13.) Has he/she recently lost a loved one? Losing a loved one, depending on the depth of that relationship can cause an identity crisis. A lot of affairs occur after the loss of a parent. The cheater feels a need to live like they are dying. And sometimes begins searching for that ultimate satisfaction and happiness. They sometimes want something fresh, and someone not associated with their recent loss.
14.) Has he/she been mentioning friends you haven’t heard of? If he or she begins to say things like "I'm meeting my old friend John, we are going fishing" question it. Ask to meet this friend, or see a picture. Ask a lot of questions, their reaction to your questioning will give away wether or not John is who they will be seeing. If they get mad that you ask who John is, their defensiveness gives them away. Often they will try to turn the situation around if they feel interrogated, and pin you as jealous or controlling. DO not let him/her get away with that. Suspecting cheating, doesn't make a person jealous or controlling.
15.) Has he/she been hiding their cellular phone? Most cheaters will not leave their cell phone out in the open. They will carry it everywhere they go, especially in marriages. You may even find that they leave it locked in their car, and they hide their keys. They will also give their "friend" a fake name so it can not be spotted in their phone directory so easily. If you see names you do not recognize, question it. You won't know unless you ask.

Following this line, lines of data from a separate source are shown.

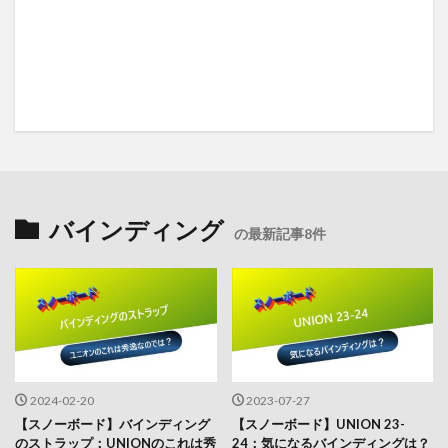
バインディング
の最新記事8件
2024-02-20
2023-07-27
【スノーボード】バインディング
【スノーボード】UNION 23-
のストラップ：UNIONのこれは秀
24：気になるバインディングは？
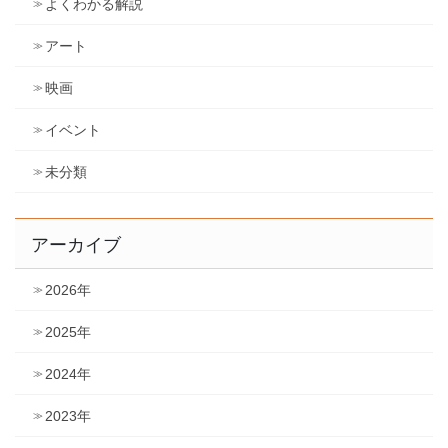
よくわかる解説
アート
映画
イベント
未分類
アーカイブ
2026年
2025年
2024年
2023年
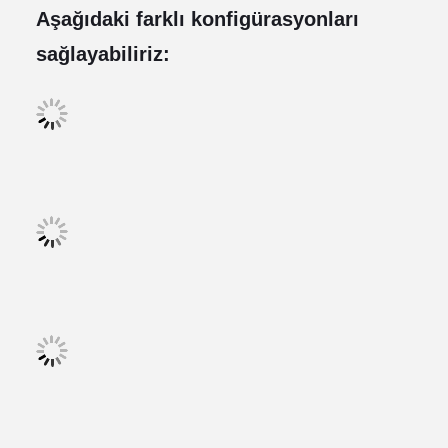
Aşağıdaki farklı konfigürasyonları
sağlayabiliriz:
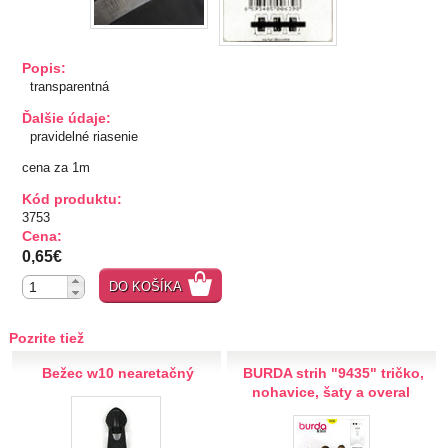
TIPY NA DARČEKY
Popis:
Zľavnené
transparentná
Ďalšie údaje:
Aplikácie
pravidelné riasenie
cena za 1m
Bižutérny kútik
Kód produktu:
3753
Burda strihy
Cena:
0,65€
Dekorácie
DO KOŠÍKA
Doplnky
Pozrite tiež
Gombíky
Bežec w10 nearetačný
BURDA strih "9435" tričko,
nohavice, šaty a overal
Guma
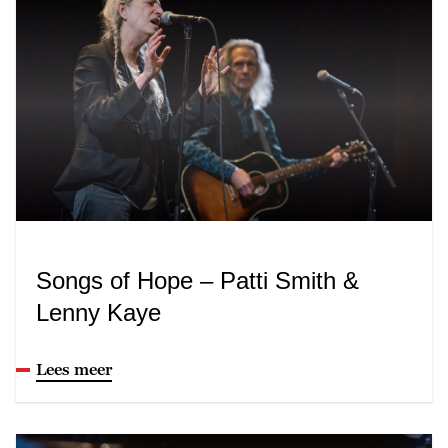
Songs of Hope – Patti Smith &
Lenny Kaye
Lees meer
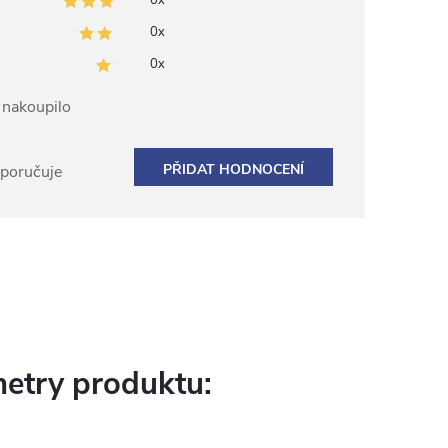
0x
0x
0x
ž nakoupilo
PŘIDAT HODNOCENÍ
oporučuje
etry produktu:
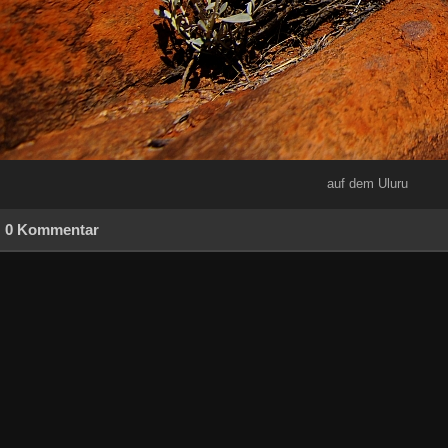
auf dem Uluru
0 Kommentar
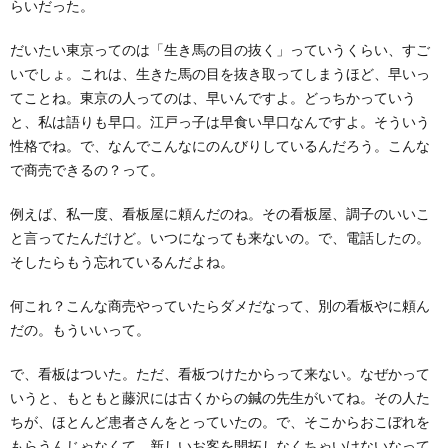
らいだった。
だいたい東京ってのは「生き馬の目の抜く」っていうくらい、すご
いでしょ。これは、生きた馬の目を抜き取ってしまうほど、早いっ
てことね。東京の人ってのは、早いんですよ。どっちかっていう
と、私は語りも早口。江戸っ子は早食い早口なんですよ。そういう
性格でね。で、なんでこんなにのんびりしているんだろう。こんな
で商売できるの？って。
例えば、私一度、看板屋に頼んだのね。その看板屋、調子のいいこ
と言ってたんだけど。いつになっても来ないの。で、電話したの。
そしたらもう忘れているんだよね。
何これ？こんな商売やっていたらダメだなって、別の看板やに頼ん
だの。もういいって。
で、看板はついた。ただ、看板つけたからって来ない。なぜかって
いうと、もともと藤沢には古くからの鍼の先生がいてね。その人た
ちが、ほとんど患者さんをとっていたの。で、そこからおこぼれを
もらうんじゃなくて、新しいお客を開拓しなくちゃいけないなって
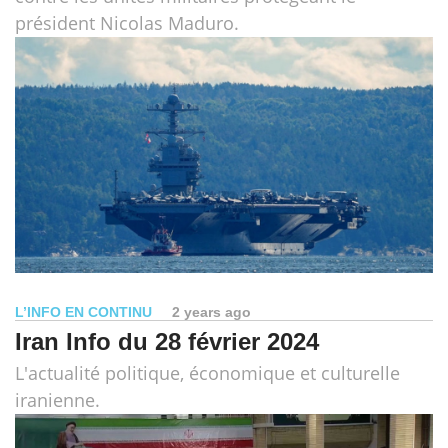
président Nicolas Maduro.
L’INFO EN CONTINU
2 years ago
Iran Info du 28 février 2024
L'actualité politique, économique et culturelle
iranienne.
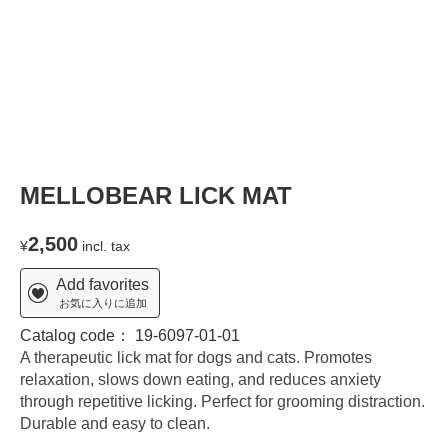
MELLOBEAR LICK MAT
2,500
¥
incl. tax
Add favorites
お気に入りに追加
Catalog code：
19-6097-01-01
A therapeutic lick mat for dogs and cats. Promotes
relaxation, slows down eating, and reduces anxiety
through repetitive licking. Perfect for grooming distraction.
Durable and easy to clean.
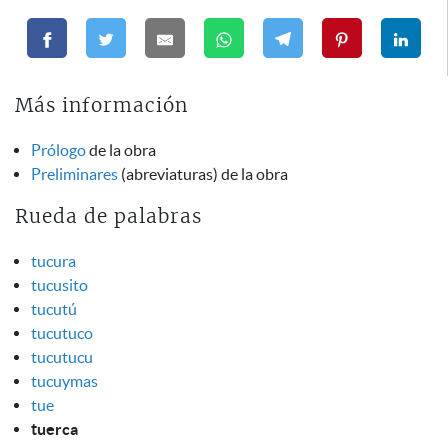
Más información
Prólogo
de la obra
Preliminares
(abreviaturas) de la obra
Rueda de palabras
tucura
tucusito
tucutú
tucutuco
tucutucu
tucuymas
tue
tuerca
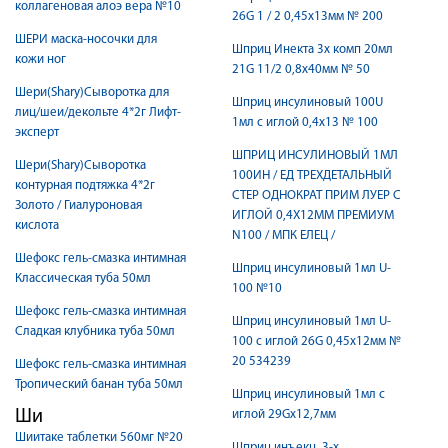
коллагеновая алоэ вера №10
26G 1 / 2 0,45х13мм № 200
ШЕРИ маска-носочки для
Шприц Инекта 3х комп 20мл
кожи ног
21G 11/2 0,8х40мм № 50
Шери(Shary)Сыворотка для
Шприц инсулиновый 100U
лиц/шеи/декольте 4*2г Лифт-
1мл с иглой 0,4х13 № 100
эксперт
ШПРИЦ ИНСУЛИНОВЫЙ 1МЛ
Шери(Shary)Сыворотка
100ИН / ЕД ТРЕХДЕТАЛЬНЫЙ
контурная подтяжка 4*2г
СТЕР ОДНОКРАТ ПРИМ ЛУЕР C
Золото / Гиалуроновая
ИГЛОЙ 0,4Х12ММ ПРЕМИУМ
кислота
N100 / МПК ЕЛЕЦ /
Шефокс гель-смазка интимная
Шприц инсулиновый 1мл U-
Классическая туба 50мл
100 №10
Шефокс гель-смазка интимная
Шприц инсулиновый 1мл U-
Сладкая клубника туба 50мл
100 с иглой 26G 0,45x12мм №
20 534239
Шефокс гель-смазка интимная
Тропический банан туба 50мл
Шприц инсулиновый 1мл с
Ши
иглой 29Gx12,7мм
Шиитаке таблетки 560мг №20
Шприц инъекц. 3-х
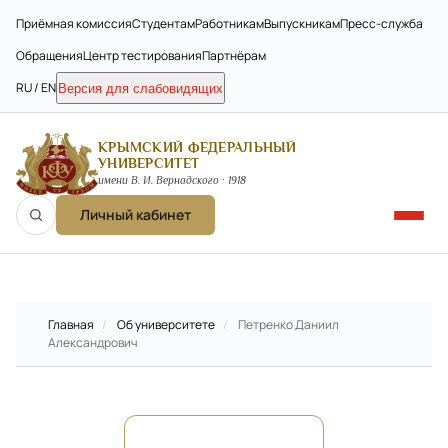
Приёмная комиссия
Студентам
Работникам
Выпускникам
Пресс-служба
Обращения
Центр тестирования
Партнёрам
RU / EN
Версия для слабовидящих
КРЫМСКИЙ ФЕДЕРАЛЬНЫЙ
УНИВЕРСИТЕТ
имени В. И. Вернадского · 1918
Личный кабинет
Главная
/
Об университете
/
Петренко Даниил
Александрович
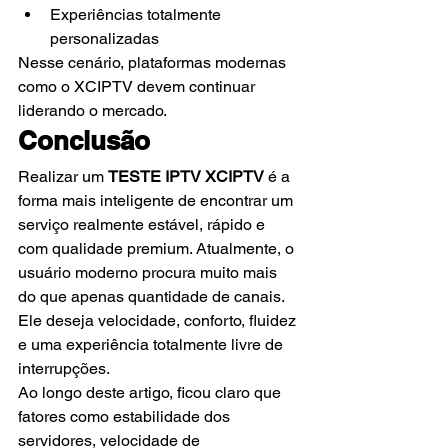
Experiências totalmente 
personalizadas
Nesse cenário, plataformas modernas 
como o XCIPTV devem continuar 
liderando o mercado.
Conclusão
Realizar um 
TESTE IPTV XCIPTV
 é a 
forma mais inteligente de encontrar um 
serviço realmente estável, rápido e 
com qualidade premium. Atualmente, o 
usuário moderno procura muito mais 
do que apenas quantidade de canais. 
Ele deseja velocidade, conforto, fluidez 
e uma experiência totalmente livre de 
interrupções.
Ao longo deste artigo, ficou claro que 
fatores como estabilidade dos 
servidores, velocidade de 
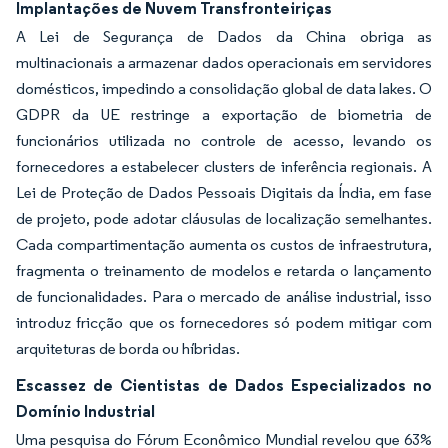
Implantações de Nuvem Transfronteiriças
A Lei de Segurança de Dados da China obriga as
multinacionais a armazenar dados operacionais em servidores
domésticos, impedindo a consolidação global de data lakes. O
GDPR da UE restringe a exportação de biometria de
funcionários utilizada no controle de acesso, levando os
fornecedores a estabelecer clusters de inferência regionais. A
Lei de Proteção de Dados Pessoais Digitais da Índia, em fase
de projeto, pode adotar cláusulas de localização semelhantes.
Cada compartimentação aumenta os custos de infraestrutura,
fragmenta o treinamento de modelos e retarda o lançamento
de funcionalidades. Para o mercado de análise industrial, isso
introduz fricção que os fornecedores só podem mitigar com
arquiteturas de borda ou híbridas.
Escassez de Cientistas de Dados Especializados no
Domínio Industrial
Uma pesquisa do Fórum Econômico Mundial revelou que 63%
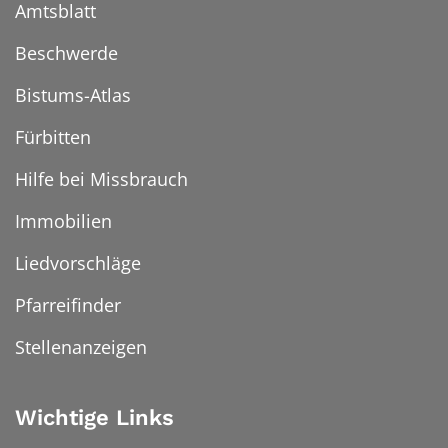
Amtsblatt
Beschwerde
Bistums-Atlas
Fürbitten
Hilfe bei Missbrauch
Immobilien
Liedvorschläge
Pfarreifinder
Stellenanzeigen
Wichtige Links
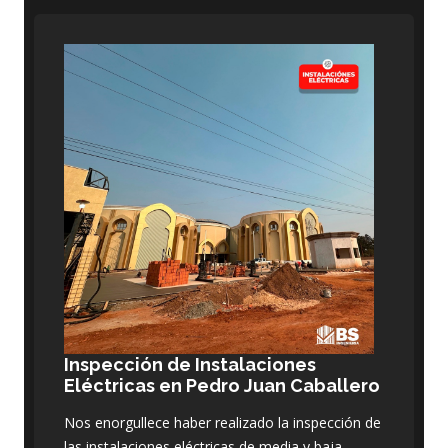
Inspección de Instalaciones
Eléctricas en Pedro Juan Caballero
Nos enorgullece haber realizado la inspección de
las instalaciones eléctricas de media y baja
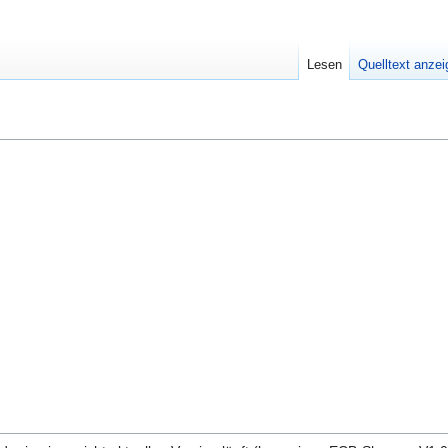
Lesen
Quelltext anze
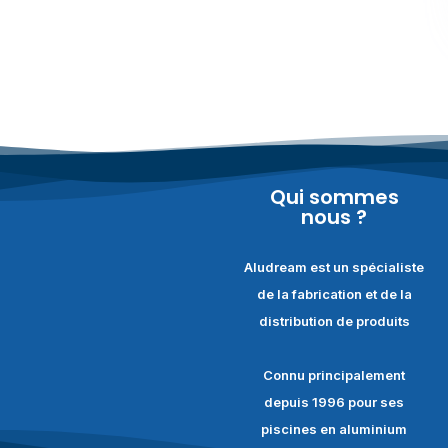
Qui sommes
nous ?
Aludream est un spécialiste
de la fabrication et de la
distribution de produits
Connu principalement
depuis 1996 pour ses
piscines en aluminium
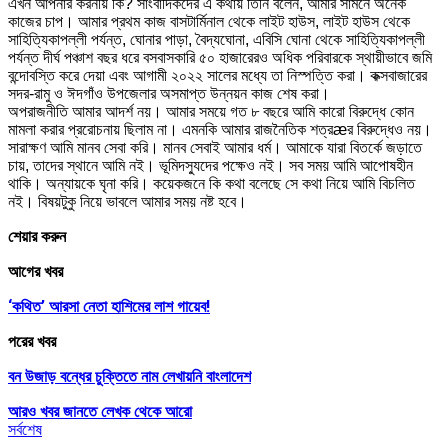
এখন আপনার করনীয় কি? সাংবাদিকদের এ কথায় তিনি বলেন, আমার সামনে অনেক
কাজের চাপ। আমার প্রথম কাজ বাসটার্মিনাল থেকে লাইট হাউস, লাইট হাউস থেকে
সাহিত্যিকাপল্লী পর্যন্ত, ঘোনার পাড়া, বৈদ্যঘোনা, এবিসি ঘোনা থেকে সাহিত্যিকাপল্লী
পর্যন্ত দীর্ঘ পঞ্চাশ বছর ধরে বসবাসকারি ৫০ হাজারেরও অধিক পরিবারকে স্থায়ীভাবে জমি
বন্দোবস্তি করে দেয়া এবং আগামী ২০২২ সালের মধ্যে তা নিস্পত্তি করা। কক্সবাজারের
সদর-রামু ও ঈদগাঁও উপজেলার অসমাপ্ত উন্নয়ন কাজ শেষ করা।
অপরাজনীতি আমার আদর্শ নয়। আমার সময়ে গত ৮ বছরে আমি কারো বিরুদ্ধে কোন
মামলা করার প্ররোচনায় ছিলাম না। এমনকি আমার রাজনৈতিক শত্রæর বিরুদ্ধেও নয়।
সারাক্ষণ আমি মানব সেবা করি। মানব সেবাই আমার ধর্ম। আমাকে যারা বিতর্কে জড়াতে
চায়, তাদের স্থানে আমি নই। ভূমিদস্যুদের পক্ষেও নই। সব সময় আমি আপোষহীন
থাকি। অন্যায়কে ঘৃনা করি। কয়েকজনে কি কথা বলেছে সে কথা নিয়ে আমি বিচলিত
নই। বিষয়টুকু নিয়ে ভাবলে আমার সময় নষ্ট হবে।
শেয়ার করুন
আগের খবর
‘কথিত’ আরসা নেতা হাশিমের লাশ গায়েব!
পরের খবর
বন উজাড় বন্ধের চুক্তিতে নাম লেখায়নি বাংলাদেশ
আরও খবর জানতে
লেখক থেকে আরো
সর্বশেষ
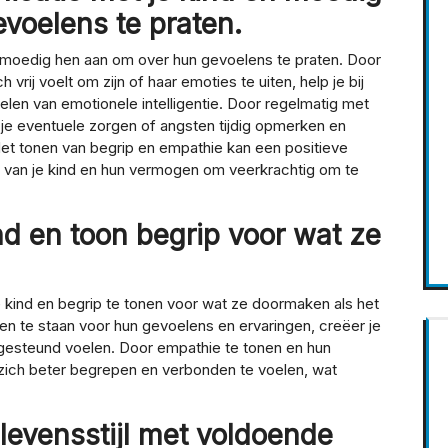
voelens te praten.
 moedig hen aan om over hun gevoelens te praten. Door
 vrij voelt om zijn of haar emoties te uiten, help je bij
en van emotionele intelligentie. Door regelmatig met
n je eventuele zorgen of angsten tijdig opmerken en
et tonen van begrip en empathie kan een positieve
 van je kind en hun vermogen om veerkrachtig om te
ind en toon begrip voor wat ze
je kind en begrip te tonen voor wat ze doormaken als het
n te staan voor hun gevoelens en ervaringen, creëer je
 gesteund voelen. Door empathie te tonen en hun
 zich beter begrepen en verbonden te voelen, wat
levensstijl met voldoende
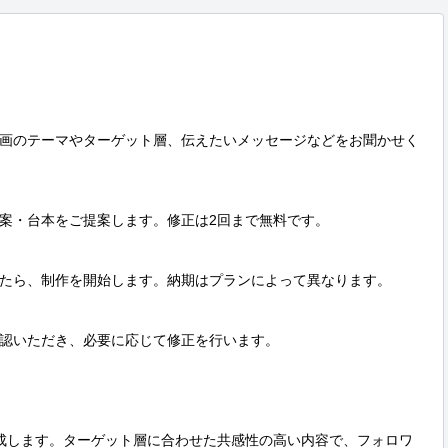
画のテーマやターゲット層、伝えたいメッセージなどをお聞かせく
案・台本をご提案します。修正は2回まで無料です。

たら、制作を開始します。納期はプランによって異なります。

認いただき、必要に応じて修正を行います。

成します。ターゲット層に合わせた共感性の高い内容で、フォロワ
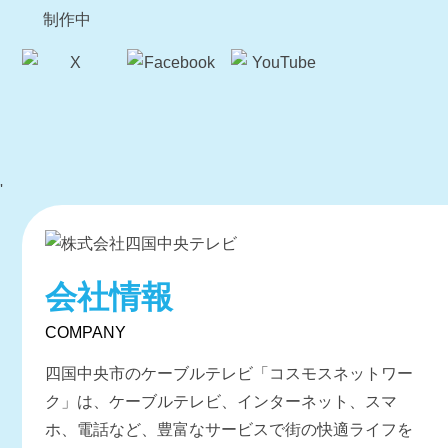
'
会社情報
COMPANY
四国中央市のケーブルテレビ「コスモスネットワー
ク」は、ケーブルテレビ、インターネット、スマ
ホ、電話など、豊富なサービスで街の快適ライフを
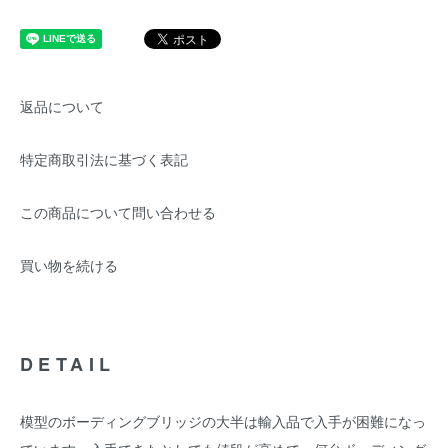
返品について
特定商取引法に基づく表記
この商品について問い合わせる
買い物を続ける
DETAIL
模型のボーディングブリッジの大半は輸入品で入手が困難になっ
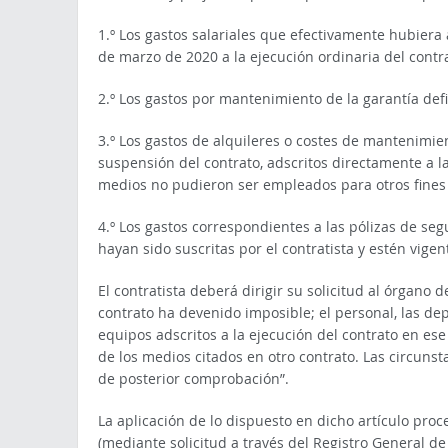
1.º Los gastos salariales que efectivamente hubiera 
de marzo de 2020 a la ejecución ordinaria del contr
2.º Los gastos por mantenimiento de la garantía defi
3.º Los gastos de alquileres o costes de mantenimie
suspensión del contrato, adscritos directamente a la
medios no pudieron ser empleados para otros fines 
4.º Los gastos correspondientes a las pólizas de segu
hayan sido suscritas por el contratista y estén vige
El contratista deberá dirigir su solicitud al órgano 
contrato ha devenido imposible; el personal, las depe
equipos adscritos a la ejecución del contrato en ese
de los medios citados en otro contrato. Las circuns
de posterior comprobación”.
La aplicación de lo dispuesto en dicho artículo proc
(mediante solicitud a través del Registro General de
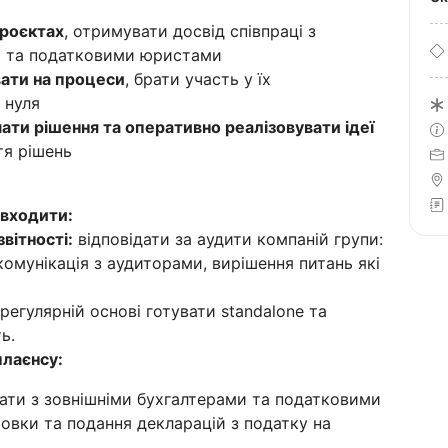
проєктах
, отримувати досвід співпраці з
и та податковими юристами
ати на процеси
, брати участь у їх
 нуля
ти рішення та оперативно реалізовувати ідеї
тя рішень
 входити:
вітності:
відповідати за аудити компаній групи:
 комунікація з аудиторами, вирішення питань які
 регулярній основі готувати standalone та
ь.
лаєнсу:
ати з зовнішніми бухгалтерами та податковими
товки та подання декларацій з податку на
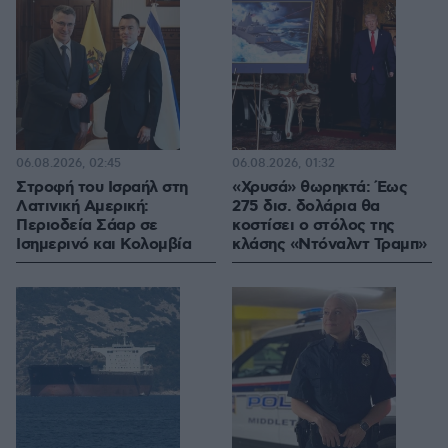
06.08.2026, 02:45
06.08.2026, 01:32
Στροφή του Ισραήλ στη
«Χρυσά» θωρηκτά: Έως
Λατινική Αμερική:
275 δισ. δολάρια θα
Περιοδεία Σάαρ σε
κοστίσει ο στόλος της
Ισημερινό και Κολομβία
κλάσης «Ντόναλντ Τραμπ»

These are all of the major signs of a cheater. So many affairs fly under the radar and these are obvious signs. If you have answered yes to a few of these, you likely have some research to do about your partner. Sometimes you can trick them in to coming clean without providing hardly any information. Other times, you have to have solid proof. Either way, you will know what you need to know. And 9 times out of 10, the instincts that led you to question it in the first place, were right. The most important thing for you to figure out before beginning an investigation or interrogation process is this: Can you handle the truth? Do you really want to know? Or has your heart told you what you need to know already?
The symptoms mentioned doesn't guarantee that your spouse, lover, or life partner is cheating. However in most relationships where infidelity has occurred, most of these signs were present. They were just overlooked, and ignored.